Deciding where to park your RV is the biggest decision you'll make in terms of enjoying life as an RVer.
Finding a place to park for free or very low cost
While finding a place to park your RV is important, where you put it is just as important. If you park in the wrong place, you might get harassed by local authorities or even have your rig vandalized. You'll want to choose an area that is safe, quiet and well-lit.
If possible, try to park in an area with good cell phone reception so that if something goes wrong and you need help from the authorities or emergency services, then they will be able to find you more easily by tracking down your GPS coordinates from the cell tower closest to where you are parked.
Learn about BoonDocking In An RV
Rvers also have the option to boondock or dry camp.
Boondocking is free camping, whether it’s on public land or in a Walmart parking lot.
Dry camping usually means hookups aren't available at all, but sometimes it just means no water hookup or other limiting factor.
Here are some places where you can park for free or very low cost:
Campgrounds that allow overnight parking. Many campgrounds require a fee but will allow day-use parking if there's space available after their regular guests check out.
Free or very low cost camping options near major cities. Some national forests allow free camping as long as certain rules are obeyed (for example, no more than 10 days per month). Other public lands may charge between $10-$20 per night; keep an eye out for these when planning your trip.
The biggest decision you'll make in terms of enjoying life as an RVer is where to park your RV.
The right place can make all the difference between a great lifestyle and one that's stressful and miserable.
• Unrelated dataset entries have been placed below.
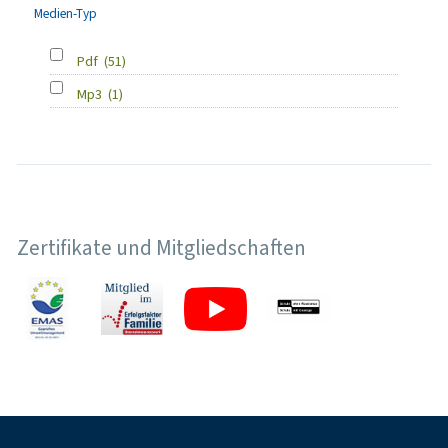
Medien-Typ
Pdf
(51)
Mp3
(1)
Zertifikate und Mitgliedschaften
The wrong place can be downright dangerous, so it's important to spend time researching parking options before you leave home. And yes, there are many pitfalls out there—like expensive city-parking fees and tight spots that give you no room for maneuvering your rig! But as we’ve seen above, there are other options available as well.
How To Prepare For RV Life
If you're just beginning to plan your move, start with the basics. You'll want to get a feel for what it's like to live in an RV, but also make sure that you have all the necessary gear and knowledge to be able to do so safely and comfortably.
Learn about RVs by doing some research online or visiting an RV showroom. If possible, try parking an RV in your driveway or backyard for a few days so that you can get used to living in one without having to worry about driving it around town. Being comfortable with driving an RV is important because it will help ensure that using them is safe at all times during your trip.
The next step is to pack. You'll want to pack your clothes in a suitcase or duffel bag, and then put any toiletries and other items into a toiletry bag or small box. Similarly, electronics can go into their own pouch or even just be placed in a compartment inside the larger bag.
Groceries and Cooking In An RV
Buying food from grocery stores is cheaper than eating out every day. Plus if you live on the road and eat at restaurants often then chances are those meals would be more expensive than what groceries cost anyway.
Finally there's no need for any transportation costs either because everything will literally be within walking distance when living in an RV long term - unless maybe taking public transit or biking around town but who wants their daily commute being wasted on something so boring?
Cooking in an RV is different than cooking at home, and can take some getting used to.
Cooking in an RV can be a challenge. Unlike cooking at home, where you have access to all of your tools, appliances and ingredients easily and without interruption, cooking in your RV is different.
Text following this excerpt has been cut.